Why pre-dig research matters
Most excavation problems begin before equipment reaches the site. A crew may have the right tools, an experienced operator, and a clear work order, but still lose time if the team has not reviewed what may already be underground. Known utility records, old site plans, drain and sewer information, pipeline notes, private service routes, and previous project files can all change how a job should be planned.
Pre-dig research gives contractors a better starting point. It helps the office team organize project context, helps supervisors understand what questions need to be answered, and helps the field crew walk onto the site with fewer surprises. It does not remove the need for official locates or physical verification, but it makes those steps easier to coordinate and easier to understand.
Check the project address and site boundaries
Start with the exact job location. Confirm the address, parcel, access points, proposed work zone, and any nearby lanes, easements, sidewalks, or shared service corridors. A small address error can send a team down the wrong planning path, especially on multi-building sites, corner lots, industrial yards, or projects with several entrances.
The planning area should match the actual excavation footprint, not just the mailing address. Include staging areas, trench routes, bore paths, spoil locations, equipment access, and any area where ground disturbance may happen. If the work zone changes, the research and locate requests may need to change too.
- Confirm the civic address, parcel, or site identifier.
- Mark the expected work zone and access routes.
- Check whether nearby lanes, easements, or shared corridors may be affected.
- Keep notes on any uncertainty that must be verified before work starts.
Review known underground infrastructure
Next, review the records available for the site. Depending on the project and region, this may include public utility maps, drainage records, sewer information, uploaded drawings, owner-provided plans, survey notes, engineering packages, as-built drawings, and screenshots from approved sources. The goal is to build a clear planning picture of known underground infrastructure before the crew arrives.
Look for utility, drain, sewer, storm, water, gas, electric, communications, irrigation, and pipeline information where applicable. Pay attention to direction changes, material changes, older alignments, abandoned lines, private laterals, and any record that appears incomplete or hard to interpret.

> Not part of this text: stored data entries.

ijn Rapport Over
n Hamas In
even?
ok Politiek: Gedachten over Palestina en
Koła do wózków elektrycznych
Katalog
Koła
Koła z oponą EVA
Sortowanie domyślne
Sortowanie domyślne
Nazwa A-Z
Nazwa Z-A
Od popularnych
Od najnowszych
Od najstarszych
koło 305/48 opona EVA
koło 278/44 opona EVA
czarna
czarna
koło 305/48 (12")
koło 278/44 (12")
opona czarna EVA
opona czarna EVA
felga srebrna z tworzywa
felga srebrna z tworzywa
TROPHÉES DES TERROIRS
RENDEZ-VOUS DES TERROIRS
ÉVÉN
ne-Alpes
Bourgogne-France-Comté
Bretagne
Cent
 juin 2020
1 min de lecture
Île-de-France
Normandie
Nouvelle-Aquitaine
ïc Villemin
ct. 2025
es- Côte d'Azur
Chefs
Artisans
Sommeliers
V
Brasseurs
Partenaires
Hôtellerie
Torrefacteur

Look for private or undocumented lines
Official utility records may not show everything. Private lines, site-built services, irrigation, yard lighting, outbuildings, abandoned connections, temporary utilities, and older undocumented work can create risk even when public records look clean. Contractors should treat missing information as a planning question, not as proof that nothing exists.
If the site has older buildings, additions, previous repairs, complex drainage, industrial equipment, or private service runs, flag those areas early. The crew may need additional review, potholing, owner confirmation, ground scanning, or professional advice before excavation proceeds.

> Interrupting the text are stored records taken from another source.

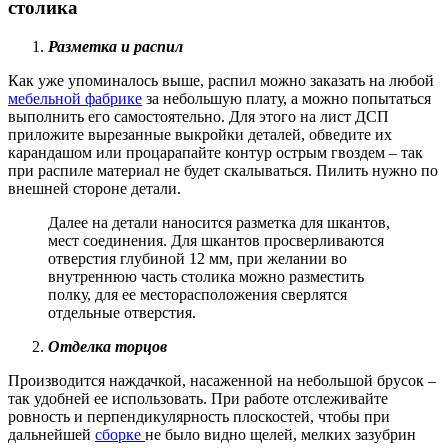
столика
Разметка и распил
Как уже упоминалось выше, распил можно заказать на любой
мебельной фабрике
за небольшую плату, а можно попытаться
выполнить его самостоятельно. Для этого на лист ДСП
приложите вырезанные выкройки деталей, обведите их
карандашом или процарапайте контур острым гвоздем – так
при распиле материал не будет скалываться. Пилить нужно по
внешней стороне детали.
Далее на детали наносится разметка для шкантов,
мест соединения. Для шкантов просверливаются
отверстия глубиной 12 мм, при желании во
внутреннюю часть столика можно разместить
полку, для ее месторасположения сверлятся
отдельные отверстия.
Отделка торцов
Производится наждачкой, насаженной на небольшой брусок –
так удобней ее использовать. При работе отслеживайте
ровность и перпендикулярность плоскостей, чтобы при
дальнейшей
сборке
не было видно щелей, мелких зазубрин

Upload site plans and notes
Scattered files slow down planning. A screenshot in one message, a PDF in another folder, and a handwritten field note in a truck can make it hard to brief the team. Uploading site plans, drawings, screenshots, and notes into one project record gives everyone a single place to review the same information.
SiteBuildHub is designed for that planning workflow. It helps teams keep research, files, risk notes, and report context connected so that the next person reviewing the job does not have to rebuild the story from scratch.
Book official utility locates
Desktop research is not a substitute for official locates. Before ground disturbance, contractors must follow the rules for the jurisdiction where the work is happening. That may involve a regional one-call system, a dial-before-you-dig process, utility-owner coordination, engineering review, private locates, or other local requirements.
Plan for locate timing before the schedule gets tight. Some requests take longer than expected, and scope changes may require updated tickets. Keep the locate status visible in the project record so the office and field teams know what has been requested, what has been completed, and what still needs confirmation.
Brief the crew before work starts
A good plan still needs to reach the people doing the work. Before excavation starts, brief the crew on the work zone, known underground infrastructure, high-risk areas, locate status, private-line concerns, access limits, and stop-work triggers. Make the summary practical and field-ready.
The crew should know where information is strong, where it is uncertain, and who to contact if site conditions do not match the plan. If a marked line, visible structure, surface feature, or field condition conflicts with the research, the safest next step is to pause and verify.
Final reminder: research does not replace physical locates
Pre-dig research helps teams plan smarter, but it does not authorize digging. SiteBuildHub is a planning and research tool. Always confirm with official utility locate services, physical locates, local regulations, and qualified professionals before digging.